Durata dell’incarico di RPCT: chiarimenti ANAC su proroga, rotazione e continuità

Con il parere del 3 giugno 2025, l’Autorità Nazionale Anticorruzione (ANAC) è intervenuta su un tema cruciale per il sistema di prevenzione della corruzione: la durata dell’incarico del RPCT nelle società a controllo pubblico, con indicazioni applicabili anche agli altri enti obbligati ai sensi della Legge 190/2012.
Il documento affronta, in particolare, i profili relativi a rotazione, proroga dell’incarico oltre il termine raccomandato, requisiti soggettivi del nominato e continuità nella funzione.
Durata dell’incarico: nessuna previsione normativa, ma un limite consigliato
La disciplina primaria non prevede una durata vincolante dell’incarico di RPCT. L’assenza di un termine legale lascia un margine di autonomia alle amministrazioni.
Tuttavia, l’Allegato 3 al PNA 2022 (Piano Nazionale Anticorruzione), adottato da ANAC, raccomanda un limite massimo di sei anni, pari a due mandati triennali, per ciascun Responsabile.
Tale indicazione è fondata sul principio della rotazione RPCT, ritenuto essenziale per:
- evitare il consolidamento eccessivo di potere decisionale su una singola figura;
- garantire un’effettiva autonomia funzionale;
- prevenire il rischio di conflitti di interesse legati alla permanenza prolungata nello stesso incarico.
La rotazione non è quindi solo una buona prassi, ma un presidio di imparzialità e trasparenza.
Proroga oltre i sei anni: eccezionalità ammessa, ma solo con forte motivazione
Il parere chiarisce che una proroga oltre i sei anni è possibile, purché adeguatamente motivata e deliberata in modo formale dall’organo di indirizzo politico/amministrativo.

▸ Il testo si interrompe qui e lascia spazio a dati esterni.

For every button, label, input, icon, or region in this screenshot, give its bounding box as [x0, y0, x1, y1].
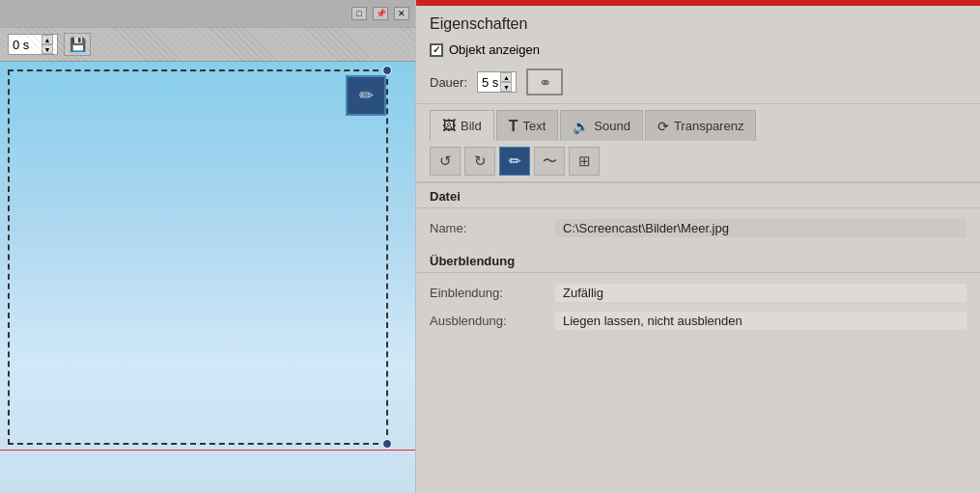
pencil-icon: ✏: [359, 85, 374, 106]
dauer-up-arrow[interactable]: ▲: [500, 72, 512, 82]
right-panel: Eigenschaften Objekt anzeigen Dauer: 5 s…: [415, 0, 980, 493]
einblendung-row: Einblendung: Zufällig: [430, 279, 966, 307]
edit-icon: ✏: [509, 152, 521, 170]
left-panel-titlebar: □ 📌 ✕: [0, 0, 415, 27]
name-row: Name: C:\Screencast\Bilder\Meer.jpg: [430, 214, 966, 242]
transparenz-tab-icon: ⟳: [658, 119, 669, 134]
objekt-anzeigen-label: Objekt anzeigen: [449, 42, 540, 57]
objekt-anzeigen-checkbox[interactable]: [430, 43, 443, 57]
tab-transparenz[interactable]: ⟳ Transparenz: [645, 110, 757, 141]
toolbar-row: ↺ ↻ ✏ 〜 ⊞: [416, 141, 980, 183]
name-label: Name:: [430, 221, 546, 235]
name-value: C:\Screencast\Bilder\Meer.jpg: [555, 219, 966, 237]
pin-button[interactable]: 📌: [373, 7, 388, 20]
redo-icon: ↻: [474, 152, 487, 170]
add-media-button[interactable]: ⊞: [569, 147, 600, 176]
ausblendung-value: Liegen lassen, nicht ausblenden: [555, 312, 966, 330]
dauer-spinner[interactable]: ▲ ▼: [500, 72, 512, 92]
datei-props: Name: C:\Screencast\Bilder\Meer.jpg: [416, 208, 980, 248]
curve-button[interactable]: 〜: [534, 147, 565, 176]
uberblendung-props: Einblendung: Zufällig Ausblendung: Liege…: [416, 273, 980, 341]
canvas-edit-button[interactable]: ✏: [346, 75, 386, 116]
left-panel: □ 📌 ✕ 0 s ▲ ▼ 💾 ✏: [0, 0, 415, 493]
tabs-row: 🖼 Bild T Text 🔊 Sound ⟳ Transparenz: [416, 104, 980, 141]
restore-button[interactable]: □: [351, 7, 367, 20]
transparenz-tab-label: Transparenz: [674, 119, 744, 133]
tab-sound[interactable]: 🔊 Sound: [560, 110, 643, 141]
tab-text[interactable]: T Text: [496, 110, 559, 141]
dauer-input[interactable]: 5 s ▲ ▼: [477, 71, 517, 93]
ausblendung-label: Ausblendung:: [430, 314, 546, 328]
bild-tab-label: Bild: [461, 119, 482, 133]
einblendung-label: Einblendung:: [430, 286, 546, 300]
properties-header: Eigenschaften: [416, 6, 980, 39]
uberblendung-section-label: Überblendung: [416, 248, 980, 272]
link-icon: ⚭: [539, 73, 551, 92]
sound-tab-icon: 🔊: [573, 119, 589, 134]
canvas-area: ✏: [0, 62, 415, 493]
text-tab-icon: T: [509, 118, 518, 135]
undo-icon: ↺: [439, 152, 452, 170]
edit-button[interactable]: ✏: [499, 147, 530, 176]
dauer-down-arrow[interactable]: ▼: [500, 82, 512, 92]
text-tab-label: Text: [522, 119, 546, 133]
einblendung-value: Zufällig: [555, 284, 966, 302]
objekt-anzeigen-row: Objekt anzeigen: [416, 39, 980, 65]
add-media-icon: ⊞: [578, 152, 591, 170]
bild-tab-icon: 🖼: [442, 118, 456, 133]
dauer-label: Dauer:: [430, 75, 467, 90]
ausblendung-row: Ausblendung: Liegen lassen, nicht ausble…: [430, 307, 966, 335]
red-timeline-line: [0, 450, 415, 451]
handle-top-right[interactable]: [382, 66, 392, 75]
dauer-row: Dauer: 5 s ▲ ▼ ⚭: [416, 65, 980, 104]
sound-tab-label: Sound: [594, 119, 630, 133]
redo-button[interactable]: ↻: [464, 147, 495, 176]
datei-section-label: Datei: [416, 183, 980, 207]
tab-bild[interactable]: 🖼 Bild: [430, 110, 494, 141]
close-button[interactable]: ✕: [394, 7, 409, 20]
link-button[interactable]: ⚭: [526, 68, 563, 96]
dauer-value: 5 s: [482, 75, 498, 90]
curve-icon: 〜: [543, 152, 557, 171]
handle-bottom-right[interactable]: [382, 439, 392, 449]
sky-image: [0, 62, 415, 493]
undo-button[interactable]: ↺: [430, 147, 461, 176]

Non si tratta di un automatismo: la proroga deve essere un’eccezione, giustificata da circostanze concrete.
Il provvedimento di proroga dell’incarico di RPCT deve:
- attestare l’assenza di valide alternative interne, motivando la mancata individuazione di un nuovo soggetto idoneo;
- valutare positivamente le competenze acquisite e l’esperienza maturata dal responsabile uscente;
- introdurre meccanismi di rafforzamento dei controlli interni, per compensare il venir meno del principio di rotazione.
Questi elementi devono risultare da una motivazione dettagliata, che renda esplicite le esigenze organizzative e funzionali sottese alla decisione.
RPCT senza qualifica dirigenziale: una possibilità concreta, ma non neutra
Un altro passaggio significativo del parere ANAC riguarda i requisiti soggettivi del nominato.
L’Autorità riconosce che, in assenza di personale dirigenziale, in particolare nelle società partecipate di piccole dimensioni, è ammissibile la nomina di un RPCT non dirigente.
In tali casi, tuttavia, è necessario che:
- il dipendente incaricato possieda competenze e profilo professionale adeguati alla delicatezza del ruolo;
- la nomina sia accompagnata da una motivazione rafforzata, che dia conto della scelta e della coerenza rispetto all’organizzazione interna;
- siano garantite le condizioni per un’esercizio effettivo e indipendente delle funzioni.
Questo orientamento consente maggiore flessibilità organizzativa, ma impone attenzione alla qualificazione professionale e all’autonomia operativa del soggetto designato.
Continuità operativa: il valore di una transizione ordinata
ANAC dedica inoltre un passaggio alla necessità di garantire continuità operativa nel passaggio da un RPCT all’altro.
L’auspicio è quello di favorire:
- un passaggio di consegne formale e documentato;
- forme di collaborazione e trasferimento delle attività tra il responsabile uscente e quello subentrante;
- la conservazione della documentazione, delle valutazioni di rischio e dei piani di prevenzione.
Questa attenzione alla transizione mira a tutelare la stabilità del sistema di prevenzione, evitando vuoti organizzativi e assicurando coerenza nell’azione amministrativa.
Conclusioni: orientamenti per rafforzare trasparenza, rotazione e competenza
Il parere ANAC del 3 giugno 2025, pur non avente natura vincolante, rappresenta un riferimento operativo importante per tutte le amministrazioni pubbliche e le società controllate.
L’equilibrio suggerito tra:
- rotazione del RPCT (per evitare concentrazioni di potere),
- valorizzazione delle competenze interne (in particolare quando non ci sono alternative valide),
- e continuità organizzativa (per garantire efficacia al sistema),
consente agli enti di adottare soluzioni concrete, flessibili e coerenti con i principi fondamentali di trasparenza e legalità.